- **Exercise aim**:
Go through the records and count the lines where the string "bounding" occurs. Reply with the number only.

- **Input data**:

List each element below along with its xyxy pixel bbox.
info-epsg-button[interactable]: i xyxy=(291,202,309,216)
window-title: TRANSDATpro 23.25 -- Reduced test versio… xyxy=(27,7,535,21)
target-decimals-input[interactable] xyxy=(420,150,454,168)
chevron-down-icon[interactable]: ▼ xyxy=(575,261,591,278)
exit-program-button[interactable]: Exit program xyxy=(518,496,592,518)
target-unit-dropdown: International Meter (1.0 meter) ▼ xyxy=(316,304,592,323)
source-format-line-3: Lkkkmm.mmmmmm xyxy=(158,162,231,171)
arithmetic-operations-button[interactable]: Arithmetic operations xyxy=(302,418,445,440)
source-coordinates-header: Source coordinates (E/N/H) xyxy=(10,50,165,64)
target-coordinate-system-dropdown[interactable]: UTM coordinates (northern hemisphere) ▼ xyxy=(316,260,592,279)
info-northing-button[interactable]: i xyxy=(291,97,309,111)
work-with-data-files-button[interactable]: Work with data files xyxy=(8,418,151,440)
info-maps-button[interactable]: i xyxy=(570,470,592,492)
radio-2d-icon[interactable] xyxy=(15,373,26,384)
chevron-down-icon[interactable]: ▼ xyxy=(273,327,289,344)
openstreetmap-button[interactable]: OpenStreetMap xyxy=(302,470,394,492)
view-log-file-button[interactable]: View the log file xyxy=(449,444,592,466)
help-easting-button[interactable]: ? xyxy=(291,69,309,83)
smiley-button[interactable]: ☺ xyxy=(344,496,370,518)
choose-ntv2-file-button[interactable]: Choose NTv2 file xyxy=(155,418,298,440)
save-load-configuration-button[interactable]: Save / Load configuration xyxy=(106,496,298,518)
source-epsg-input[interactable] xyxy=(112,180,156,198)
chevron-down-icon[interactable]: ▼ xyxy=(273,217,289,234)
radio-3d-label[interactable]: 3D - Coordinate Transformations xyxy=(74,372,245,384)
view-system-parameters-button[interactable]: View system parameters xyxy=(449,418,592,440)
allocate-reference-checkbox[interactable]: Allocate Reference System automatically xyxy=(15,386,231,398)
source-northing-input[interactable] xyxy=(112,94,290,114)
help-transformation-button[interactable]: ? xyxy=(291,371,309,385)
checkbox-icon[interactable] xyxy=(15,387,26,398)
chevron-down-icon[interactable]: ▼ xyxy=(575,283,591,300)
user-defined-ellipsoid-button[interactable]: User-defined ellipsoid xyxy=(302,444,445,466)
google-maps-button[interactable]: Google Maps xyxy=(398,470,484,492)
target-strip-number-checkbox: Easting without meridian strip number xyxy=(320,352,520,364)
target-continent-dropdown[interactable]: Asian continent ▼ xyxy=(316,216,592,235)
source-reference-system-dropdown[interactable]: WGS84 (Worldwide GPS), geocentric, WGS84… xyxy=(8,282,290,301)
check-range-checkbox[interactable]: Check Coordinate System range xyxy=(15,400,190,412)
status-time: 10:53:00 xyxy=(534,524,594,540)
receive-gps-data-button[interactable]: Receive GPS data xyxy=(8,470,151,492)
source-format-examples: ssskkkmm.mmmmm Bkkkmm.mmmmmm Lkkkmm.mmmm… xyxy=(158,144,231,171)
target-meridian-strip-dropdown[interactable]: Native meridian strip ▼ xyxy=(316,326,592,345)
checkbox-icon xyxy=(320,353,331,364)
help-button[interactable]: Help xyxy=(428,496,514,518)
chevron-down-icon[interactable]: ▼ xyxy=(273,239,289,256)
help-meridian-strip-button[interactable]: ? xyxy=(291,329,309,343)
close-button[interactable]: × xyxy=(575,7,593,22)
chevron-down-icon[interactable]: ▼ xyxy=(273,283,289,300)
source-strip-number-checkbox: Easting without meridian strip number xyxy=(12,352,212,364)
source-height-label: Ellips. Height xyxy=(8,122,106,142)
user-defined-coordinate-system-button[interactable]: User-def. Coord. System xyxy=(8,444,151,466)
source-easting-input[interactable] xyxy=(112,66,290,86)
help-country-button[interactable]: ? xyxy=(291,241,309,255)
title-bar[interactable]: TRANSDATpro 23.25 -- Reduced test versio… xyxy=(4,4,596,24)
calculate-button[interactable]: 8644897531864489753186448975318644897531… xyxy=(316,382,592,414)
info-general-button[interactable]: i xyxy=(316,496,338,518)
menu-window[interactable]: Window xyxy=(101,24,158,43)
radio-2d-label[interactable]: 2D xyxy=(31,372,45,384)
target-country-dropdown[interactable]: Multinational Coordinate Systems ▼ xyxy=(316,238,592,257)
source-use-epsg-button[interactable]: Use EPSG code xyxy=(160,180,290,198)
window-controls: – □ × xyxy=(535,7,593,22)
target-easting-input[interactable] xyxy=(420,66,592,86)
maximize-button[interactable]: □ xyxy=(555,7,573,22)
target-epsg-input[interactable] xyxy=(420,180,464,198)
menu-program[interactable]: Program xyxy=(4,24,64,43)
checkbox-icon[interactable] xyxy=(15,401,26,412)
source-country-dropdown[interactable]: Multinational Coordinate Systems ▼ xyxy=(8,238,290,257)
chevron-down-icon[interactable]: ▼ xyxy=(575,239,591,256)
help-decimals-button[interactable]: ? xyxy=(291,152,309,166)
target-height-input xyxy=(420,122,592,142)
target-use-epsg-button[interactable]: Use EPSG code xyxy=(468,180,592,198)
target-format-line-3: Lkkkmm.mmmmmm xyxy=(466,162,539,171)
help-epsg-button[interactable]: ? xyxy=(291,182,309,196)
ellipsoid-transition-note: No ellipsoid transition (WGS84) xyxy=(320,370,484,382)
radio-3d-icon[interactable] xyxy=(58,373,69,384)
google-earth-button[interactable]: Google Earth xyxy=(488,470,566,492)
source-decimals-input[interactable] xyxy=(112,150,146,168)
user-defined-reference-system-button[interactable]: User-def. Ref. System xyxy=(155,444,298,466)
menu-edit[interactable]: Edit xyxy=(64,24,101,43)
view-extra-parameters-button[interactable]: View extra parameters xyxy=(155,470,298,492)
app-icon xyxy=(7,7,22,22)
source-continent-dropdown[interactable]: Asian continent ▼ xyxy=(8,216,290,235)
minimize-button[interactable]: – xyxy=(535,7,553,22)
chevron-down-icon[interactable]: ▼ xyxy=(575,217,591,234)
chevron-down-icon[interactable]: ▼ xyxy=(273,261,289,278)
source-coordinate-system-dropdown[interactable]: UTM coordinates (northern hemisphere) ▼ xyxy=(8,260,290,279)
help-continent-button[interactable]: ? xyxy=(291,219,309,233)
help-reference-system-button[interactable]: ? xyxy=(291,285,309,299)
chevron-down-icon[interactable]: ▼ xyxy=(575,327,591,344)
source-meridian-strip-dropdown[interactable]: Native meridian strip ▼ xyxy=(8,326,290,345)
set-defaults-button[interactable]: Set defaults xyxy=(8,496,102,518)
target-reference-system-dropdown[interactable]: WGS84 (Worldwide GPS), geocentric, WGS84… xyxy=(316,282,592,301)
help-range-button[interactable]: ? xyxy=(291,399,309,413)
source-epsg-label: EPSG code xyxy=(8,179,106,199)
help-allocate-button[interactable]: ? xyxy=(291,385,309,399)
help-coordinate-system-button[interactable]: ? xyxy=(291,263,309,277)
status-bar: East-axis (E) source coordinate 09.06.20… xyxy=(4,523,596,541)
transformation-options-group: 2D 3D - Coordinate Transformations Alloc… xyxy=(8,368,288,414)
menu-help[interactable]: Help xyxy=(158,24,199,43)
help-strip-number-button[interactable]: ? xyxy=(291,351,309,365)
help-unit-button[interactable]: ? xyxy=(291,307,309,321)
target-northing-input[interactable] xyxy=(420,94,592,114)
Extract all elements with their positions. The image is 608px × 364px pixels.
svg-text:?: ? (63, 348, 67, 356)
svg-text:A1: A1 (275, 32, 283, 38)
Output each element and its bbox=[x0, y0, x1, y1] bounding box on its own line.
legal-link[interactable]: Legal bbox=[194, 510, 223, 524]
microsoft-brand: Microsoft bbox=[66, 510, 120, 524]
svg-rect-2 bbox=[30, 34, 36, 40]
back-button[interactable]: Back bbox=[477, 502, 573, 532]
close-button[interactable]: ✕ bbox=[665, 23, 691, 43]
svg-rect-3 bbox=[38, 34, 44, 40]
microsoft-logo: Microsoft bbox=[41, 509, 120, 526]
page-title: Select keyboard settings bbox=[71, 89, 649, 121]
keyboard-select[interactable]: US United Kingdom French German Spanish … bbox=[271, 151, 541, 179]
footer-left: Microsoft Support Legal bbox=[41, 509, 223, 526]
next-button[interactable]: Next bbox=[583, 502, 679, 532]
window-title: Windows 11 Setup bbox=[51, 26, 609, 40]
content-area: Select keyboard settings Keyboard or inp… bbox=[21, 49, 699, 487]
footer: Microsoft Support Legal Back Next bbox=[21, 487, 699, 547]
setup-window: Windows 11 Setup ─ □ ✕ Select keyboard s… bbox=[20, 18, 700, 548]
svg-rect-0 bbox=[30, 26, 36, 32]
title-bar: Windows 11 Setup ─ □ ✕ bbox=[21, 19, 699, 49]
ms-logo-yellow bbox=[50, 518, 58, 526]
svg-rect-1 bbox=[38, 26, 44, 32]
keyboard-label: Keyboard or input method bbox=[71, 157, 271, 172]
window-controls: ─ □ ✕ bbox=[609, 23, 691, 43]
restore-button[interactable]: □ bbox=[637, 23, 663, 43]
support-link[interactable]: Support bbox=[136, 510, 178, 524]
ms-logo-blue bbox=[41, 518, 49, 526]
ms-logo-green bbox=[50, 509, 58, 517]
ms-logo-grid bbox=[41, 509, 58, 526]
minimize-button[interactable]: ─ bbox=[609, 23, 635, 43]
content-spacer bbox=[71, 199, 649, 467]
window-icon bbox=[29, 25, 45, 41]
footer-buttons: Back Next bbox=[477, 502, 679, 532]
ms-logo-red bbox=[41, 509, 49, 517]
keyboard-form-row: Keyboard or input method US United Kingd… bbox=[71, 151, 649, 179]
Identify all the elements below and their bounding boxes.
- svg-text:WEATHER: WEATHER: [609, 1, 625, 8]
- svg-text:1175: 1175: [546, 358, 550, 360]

- **Task result**:
2